Strasbourg, 16/01/2012 (Agence Europe) - Les Socialistes et démocrates du Parlement européen ont demandé « instamment », le 13 janvier, « la réforme des dispositions de la loi anti-terrorisme turque et du droit pénal qui, couplés à des attitudes restrictives et souvent politisées des juges et des procureurs, conduisent à des violations persistantes de la liberté d'expression en Turquie ». Cette demande est liée à leur grave préoccupation au sujet de la décision de la justice turque de lancer une enquête contre Kemal Kilicdaroglu le leader du principal parti d'opposition, le Parti populaire républicain (CHP), accusé de « tenter d'influencer un procès équitable » et d'« insulte aux fonctionnaires en service » en raison de propos prononcés après une visite à deux députés élus du CHP, en détention provisoire depuis des années en tant que suspects dans l'affaire Ergenekon, un présumé réseau criminel turc.

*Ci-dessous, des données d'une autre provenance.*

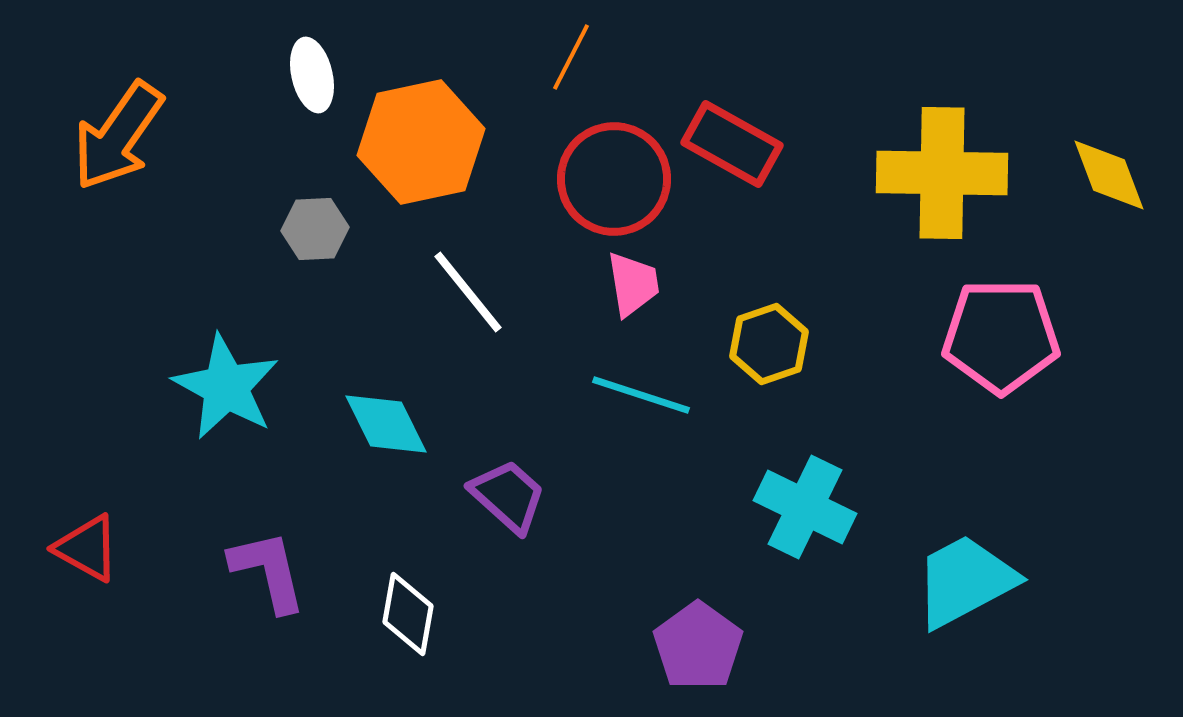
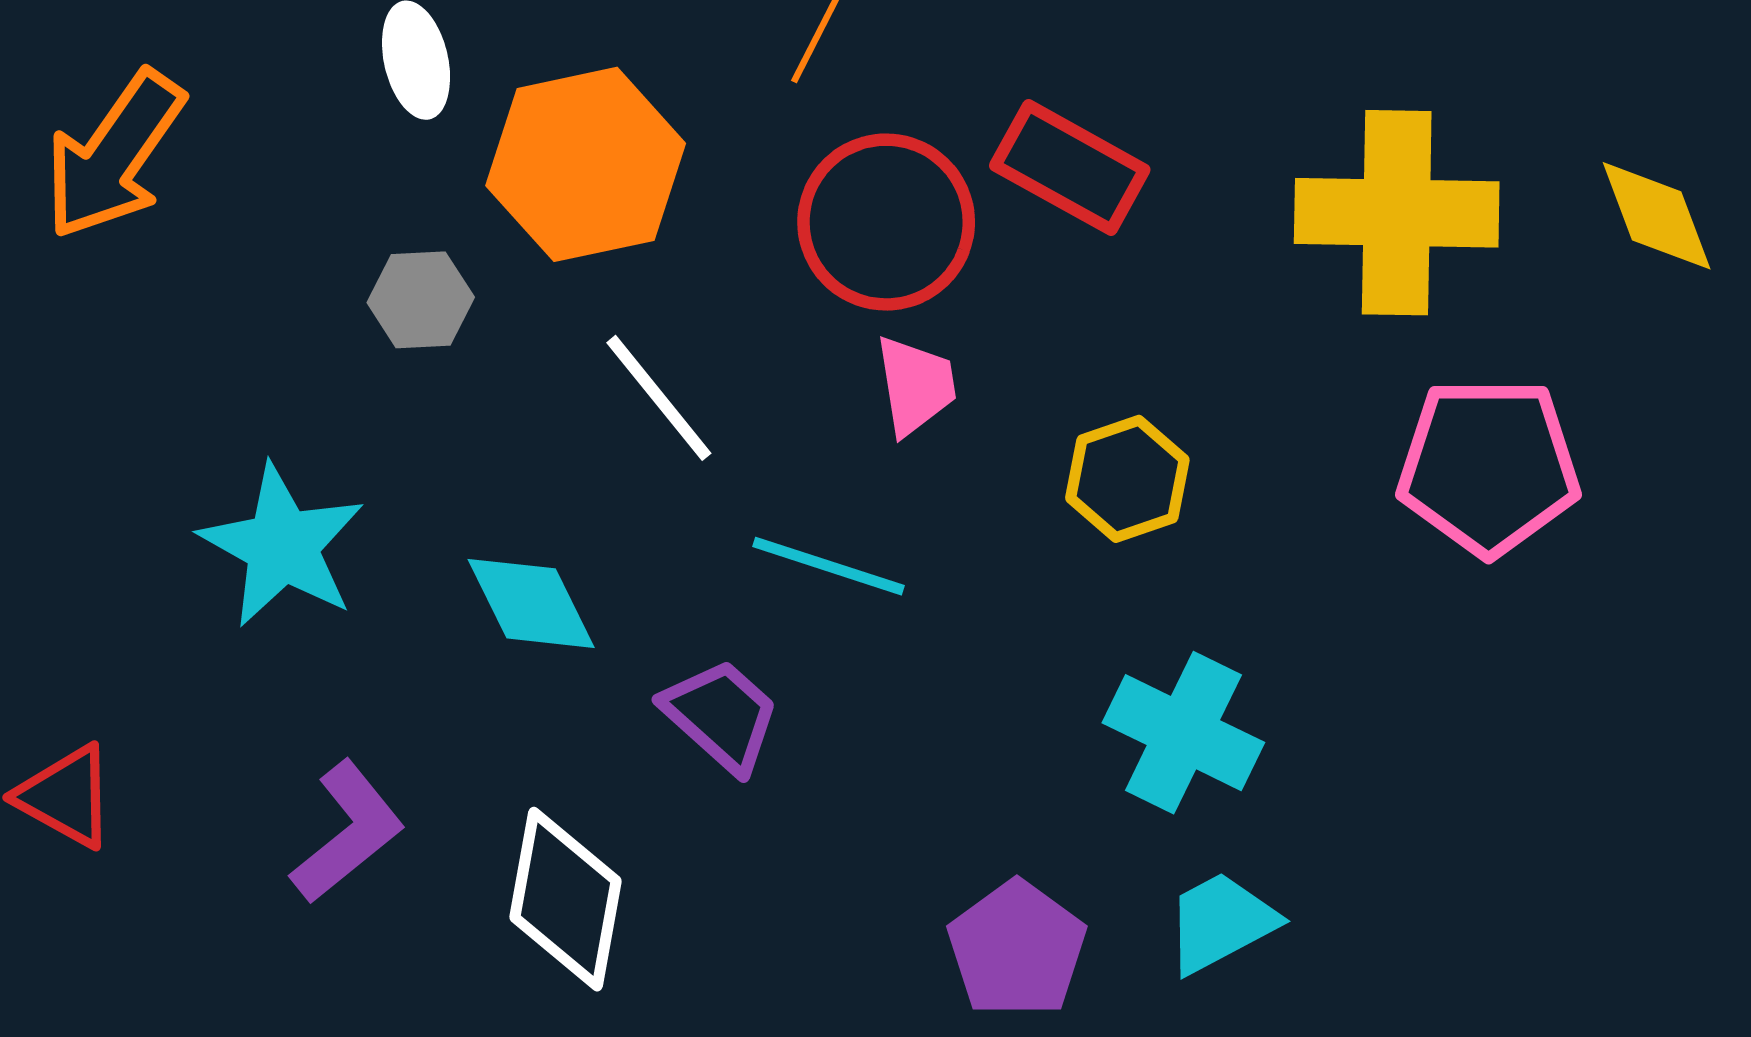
cyan line: (641, 395) -> (829, 566), moved
purple L-shape: (268, 571) -> (348, 832), turned 64
cyan trapezoid: (965, 581) -> (1221, 922), moved, size x0.7
white diamond: (408, 614) -> (565, 899), size x1.4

« Cette manœuvre fait partie d'une répression en cours sur les personnes engagées dans une activité politique légale en Turquie », a souligné le vice président du groupe S&D, Hannes Swoboda, rappelant qu'au cours des dernières années, des journalistes critiques du gouvernement, des personnes associées à la paix pro kurde ou à des partis d'opposition « ont été arrêtés et accusés de liens présumés avec des organisations terroristes ».
« La lutte justifiée contre l'ingérence militaire dans les affaires intérieures ne doit pas être détournée à des fins politiques », a-t-il ajouté. (CG)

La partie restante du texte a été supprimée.